Colony R&D documents the technical research and pipeline development that ran alongside environment production. Where the Colony project page presents the visual output, this page covers the systems behind it — procedural generation workflows, modular building frameworks, and Blueprint-based scattering and dressing tools, all built to deliver AAA-quality environments within mobile constraints. As the sole environment artist on the project, building scalable, non-destructive tooling was as critical as the art itself. The work established the procedural foundation for the wider Parallel environment pipeline.
A suite of procedural workflows built in UE5's PCG framework, extended with external tools including Dash. Every system was designed around Colony's specific constraints — mobile performance budgets, runtime randomisation, and large outdoor environments driven by a controlled asset library. The non-destructive approach enabled rapid iteration and prototyping at every stage, from world-scale layout to granular prop dressing.
The videos below document the full pipeline for generating a Colony from scratch. Starting from a single floor tile as the base unit of measurement, additive and subtractive PCG tools assemble complete platform and building layouts procedurally. PCG at this level of precision is demanding — the more variables and dependencies you introduce, the harder it becomes to maintain control while keeping the system flexible. It also proves exceptional during blockout and iteration stages, offering a speed and flexibility difficult to match with manual work, even with the best modular kits.

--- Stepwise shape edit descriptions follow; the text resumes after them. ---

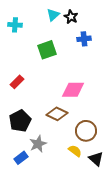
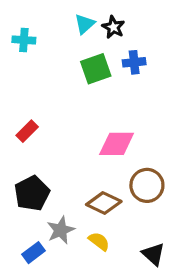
green square: (47, 50) -> (96, 69), moved
brown diamond: (57, 114) -> (104, 203), moved
brown circle: (86, 131) -> (147, 185), moved
yellow semicircle: (75, 151) -> (99, 241), moved

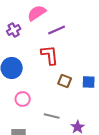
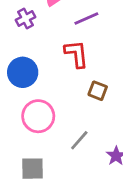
pink circle: (23, 99) -> (38, 116), size x1.5
gray line: (52, 116) -> (79, 140), turned -63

A few additional examples showcasing PCG across different scales and use cases — from roughing out cliff blockouts to fine-grained prop scattering and randomized placement. These clips highlight how the same underlying systems can be adapted to serve very different stages of the environment art pipeline.
Using PCG, we created dynamic biomes that allowed us to populate the world surrounding the Colony itself quickly and at scale — and critically, to do so in a way that supported full runtime randomisation on every play session. The videos below show the custom randomisation feature in action, reshuffling the world layout live as the game runs.
PCG and Blueprint systems were used to randomise asset layouts, dress buildings, and scatter props across the environment — turning a controlled asset library into a varied, lived-in world without manual placement of every element.
Shader work on Colony covered a wide range of needs and outcomes. At its core was the main environment material pipeline — a vertex colour and packed mask system that defined how all assets and structures needed to be built and textured, keeping draw calls low while maximising visual variety across the entire world. Beyond that foundation, the scope extended into specialised effects: dithering shaders used for gameplay-driven visibility purposes, faked ambient and indirect lighting effects that enhanced visual quality without adding GPU cost, and utility materials designed to make content creation faster, more modular, and non-destructive from first blockout through to final polish.